Геншед неторопливо взял свой лук, висевший на котомке сбоку, и наложил стрелу на тетиву. Потом прислонился к дереву и подождал, когда Раду переведет дыхание. Следующий крик, вырвавшийся наконец из горла мальчика, походил на крик больного младенца, слабый и невнятный. Он еще раз крикнул, как-то по-птичьи, и повалился на колени, плача навзрыд и ломая руки среди подлеска. Геншед схватил Горлана за плечо и оттащил назад, после чего принял вид человека, терпеливо ждущего, когда его приятель закончит разговор со случайным прохожим на улице.
— О боже! — прорыдал Раду. — Господи милосердный, помоги нам! О боже, умоляю, помоги нам!
Шера, спавшая у Кельдерека на закорках, пошевелилась, невнятно пролепетала: «В Сонную лощину! Ушли в Сонную лощину!» — и снова заснула.

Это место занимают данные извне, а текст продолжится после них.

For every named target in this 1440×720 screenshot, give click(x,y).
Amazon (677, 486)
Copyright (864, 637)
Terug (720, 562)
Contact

Подобно тому как человек, ведомый на суд, останавливается посреди улицы, чтобы послушать пение девушки; как взор больного, только что узнавшего о своем смертельном недуге, устремляется в окно, на пролетающую среди деревьев яркокрылую птицу; как бесшабашный малый осушает кубок и выделывает коленца на эшафоте, — так же и Геншед в нынешнем своем бедственном положении, побуждаемый не только природной склонностью, но и чувством собственного достоинства, немного помедлил, чтобы насладиться страданиями Раду, зрелищем редким и необычным. Работорговец обвел мальчиков глазами, словно приглашая любого, у кого еще есть такое желание, попытать счастья и проверить, сумеет ли он докричаться до солдат. Глядя на него, Кельдерек исполнился смертельного ужаса, какой испытывает ребенок, смотрящий в обессмысленное и искаженное животной похотью лицо насильника. Зубы у него застучали, он почувствовал острый позыв к испражнению, даром что кишечник был пустой, и бессильно повалился на землю, еле сообразив сперва спустить девочку со спины и положить с собой рядом.
Неожиданно из кустов поблизости донесся хриплый голос:
— Генш! Эй, Генш! Генш!
Геншед резко повернулся и прищурил ослепленные солнцем глаза, вглядываясь в сумеречный лес. Там никого видно не было, но мгновение спустя снова раздался голос:
— Генш! Не ходи туда, Генш! Бога ради, помоги мне!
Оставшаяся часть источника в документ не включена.